INFORMATION SUPPLIED Block Start

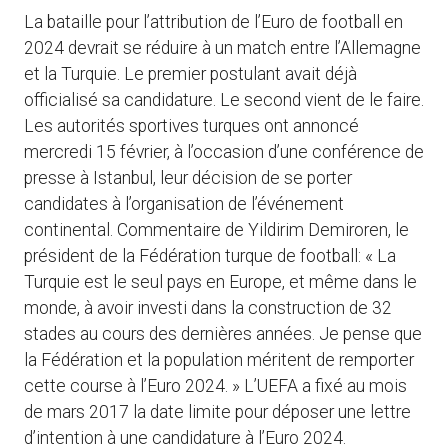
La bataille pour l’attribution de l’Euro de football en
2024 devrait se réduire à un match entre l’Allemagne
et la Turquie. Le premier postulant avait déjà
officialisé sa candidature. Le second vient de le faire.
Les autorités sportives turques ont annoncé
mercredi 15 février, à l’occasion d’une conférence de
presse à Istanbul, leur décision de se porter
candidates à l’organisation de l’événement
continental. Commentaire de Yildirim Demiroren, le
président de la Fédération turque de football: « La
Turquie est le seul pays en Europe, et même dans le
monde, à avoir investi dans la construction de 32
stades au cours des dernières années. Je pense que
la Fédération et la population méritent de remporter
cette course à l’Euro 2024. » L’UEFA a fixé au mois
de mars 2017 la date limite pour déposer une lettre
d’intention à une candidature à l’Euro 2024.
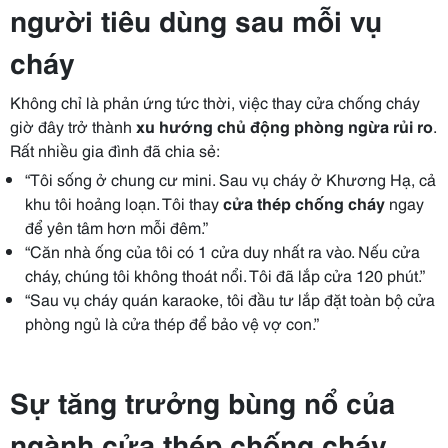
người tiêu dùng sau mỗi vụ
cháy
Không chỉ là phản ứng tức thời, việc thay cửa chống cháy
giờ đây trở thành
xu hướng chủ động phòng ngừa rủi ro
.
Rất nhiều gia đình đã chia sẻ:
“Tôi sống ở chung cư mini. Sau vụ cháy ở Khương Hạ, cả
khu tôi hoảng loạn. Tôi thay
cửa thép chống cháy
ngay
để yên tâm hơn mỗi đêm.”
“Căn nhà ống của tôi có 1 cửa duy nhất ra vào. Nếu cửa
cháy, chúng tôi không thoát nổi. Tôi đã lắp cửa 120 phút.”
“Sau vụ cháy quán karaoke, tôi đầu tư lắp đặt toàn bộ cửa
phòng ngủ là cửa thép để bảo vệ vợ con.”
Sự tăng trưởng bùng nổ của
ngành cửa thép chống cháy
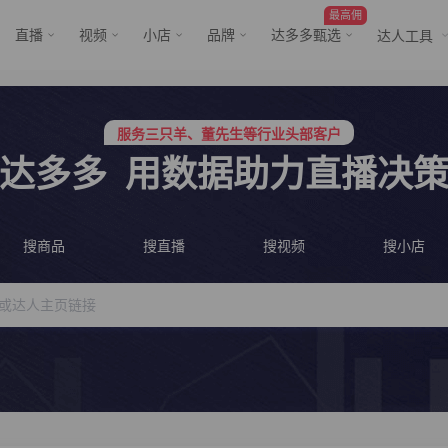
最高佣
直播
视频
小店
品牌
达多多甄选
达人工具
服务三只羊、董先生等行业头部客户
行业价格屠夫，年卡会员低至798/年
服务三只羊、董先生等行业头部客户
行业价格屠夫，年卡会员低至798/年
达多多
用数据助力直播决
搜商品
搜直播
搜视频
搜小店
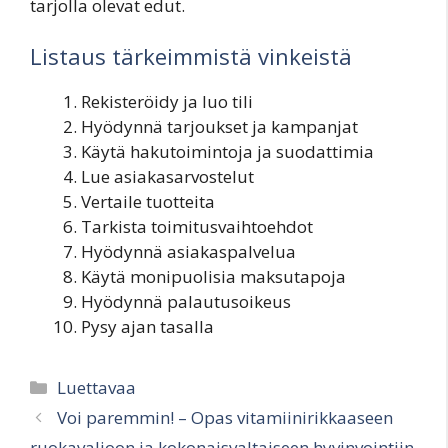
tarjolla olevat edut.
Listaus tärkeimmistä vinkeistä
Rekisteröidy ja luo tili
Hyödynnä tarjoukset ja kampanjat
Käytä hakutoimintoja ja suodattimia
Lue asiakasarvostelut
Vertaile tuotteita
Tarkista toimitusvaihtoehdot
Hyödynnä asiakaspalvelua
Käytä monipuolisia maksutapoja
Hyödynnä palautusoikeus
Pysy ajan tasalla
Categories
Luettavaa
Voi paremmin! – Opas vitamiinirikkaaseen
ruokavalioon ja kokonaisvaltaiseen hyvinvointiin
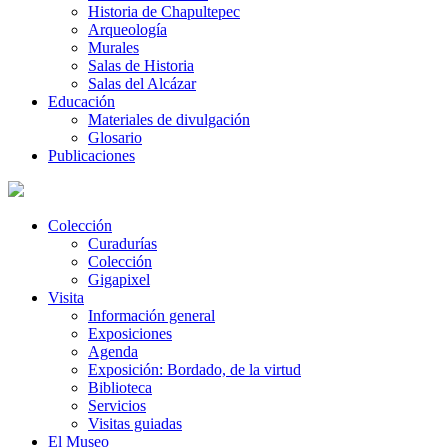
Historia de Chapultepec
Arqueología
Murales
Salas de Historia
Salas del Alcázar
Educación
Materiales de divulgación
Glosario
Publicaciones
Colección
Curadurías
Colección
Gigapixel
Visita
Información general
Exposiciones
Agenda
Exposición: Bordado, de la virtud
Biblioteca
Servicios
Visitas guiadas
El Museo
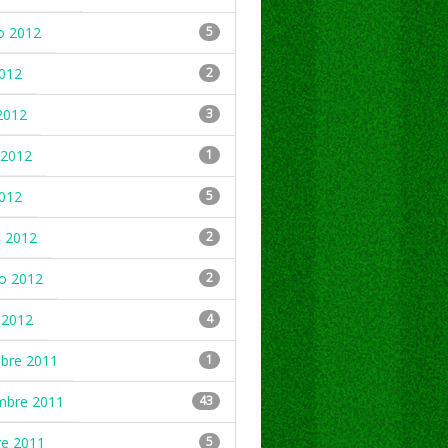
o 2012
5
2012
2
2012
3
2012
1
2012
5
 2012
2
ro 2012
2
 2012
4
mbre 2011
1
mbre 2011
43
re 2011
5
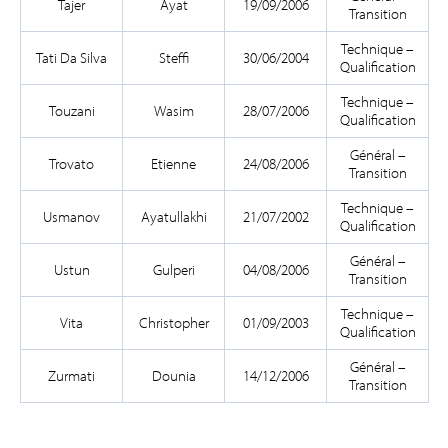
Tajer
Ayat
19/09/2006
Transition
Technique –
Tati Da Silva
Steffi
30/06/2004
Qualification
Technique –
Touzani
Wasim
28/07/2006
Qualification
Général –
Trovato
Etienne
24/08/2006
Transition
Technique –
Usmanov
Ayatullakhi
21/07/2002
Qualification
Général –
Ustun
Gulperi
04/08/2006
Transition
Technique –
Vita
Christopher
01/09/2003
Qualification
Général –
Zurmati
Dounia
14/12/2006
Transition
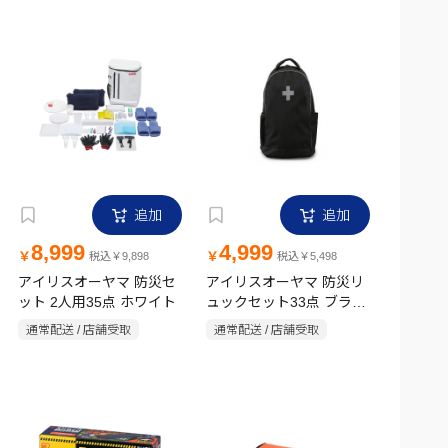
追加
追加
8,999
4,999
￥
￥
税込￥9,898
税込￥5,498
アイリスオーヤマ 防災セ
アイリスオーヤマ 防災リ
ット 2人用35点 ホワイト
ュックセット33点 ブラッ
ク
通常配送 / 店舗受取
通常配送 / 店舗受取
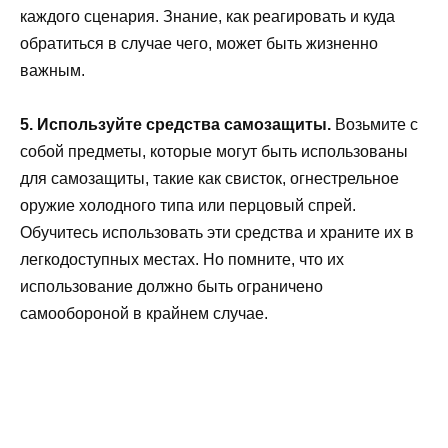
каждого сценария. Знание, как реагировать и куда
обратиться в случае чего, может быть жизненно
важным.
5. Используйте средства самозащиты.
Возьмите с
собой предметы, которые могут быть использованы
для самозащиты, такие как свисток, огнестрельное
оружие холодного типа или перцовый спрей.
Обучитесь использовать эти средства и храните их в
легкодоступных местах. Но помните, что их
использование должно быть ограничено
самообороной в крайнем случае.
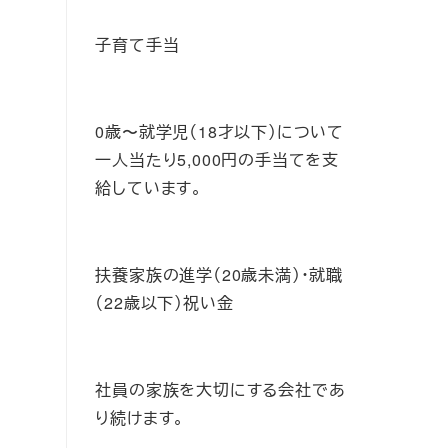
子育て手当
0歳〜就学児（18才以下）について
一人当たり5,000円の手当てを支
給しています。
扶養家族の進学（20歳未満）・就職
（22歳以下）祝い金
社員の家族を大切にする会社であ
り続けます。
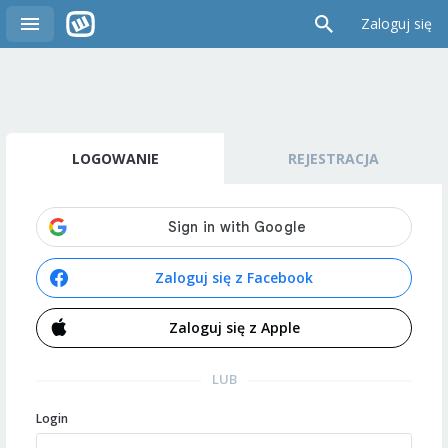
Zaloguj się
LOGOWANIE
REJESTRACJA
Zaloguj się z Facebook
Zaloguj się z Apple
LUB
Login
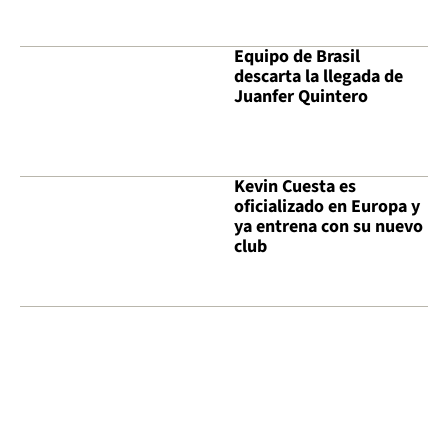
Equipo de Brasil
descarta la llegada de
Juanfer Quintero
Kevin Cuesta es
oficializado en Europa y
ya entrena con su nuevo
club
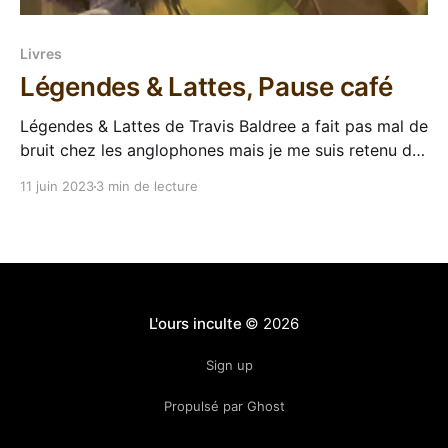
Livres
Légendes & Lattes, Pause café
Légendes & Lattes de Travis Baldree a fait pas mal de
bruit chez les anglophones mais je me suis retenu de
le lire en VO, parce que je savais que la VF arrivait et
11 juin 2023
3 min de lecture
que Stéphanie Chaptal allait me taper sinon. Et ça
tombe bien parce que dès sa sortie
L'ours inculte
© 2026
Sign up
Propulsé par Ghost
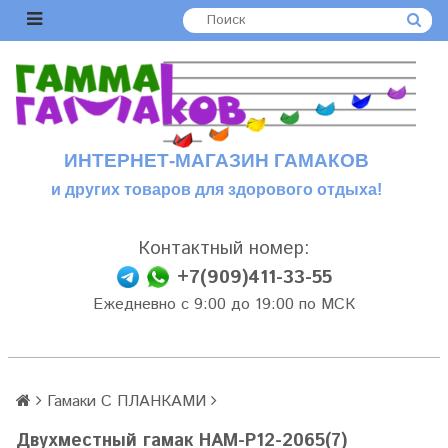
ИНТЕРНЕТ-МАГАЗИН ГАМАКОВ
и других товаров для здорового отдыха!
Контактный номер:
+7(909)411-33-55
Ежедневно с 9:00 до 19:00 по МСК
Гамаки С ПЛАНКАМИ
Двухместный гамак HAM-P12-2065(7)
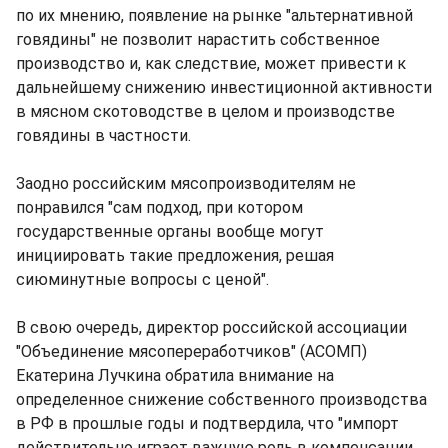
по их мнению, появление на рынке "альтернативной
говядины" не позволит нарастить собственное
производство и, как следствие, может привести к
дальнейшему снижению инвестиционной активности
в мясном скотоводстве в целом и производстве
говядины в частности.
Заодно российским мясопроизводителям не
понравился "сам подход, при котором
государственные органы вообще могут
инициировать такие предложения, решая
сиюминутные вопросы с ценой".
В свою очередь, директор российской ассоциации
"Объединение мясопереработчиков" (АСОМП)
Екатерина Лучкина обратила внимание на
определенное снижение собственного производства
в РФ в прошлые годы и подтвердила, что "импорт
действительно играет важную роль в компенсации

INFORMATION SUPPLIED Block End

## REQUIRED ACTION
Find the count of lines in the data above where the string "Lattes" occurs. Provide that number alone.

## SOLUTION TO THIS PROBLEM
2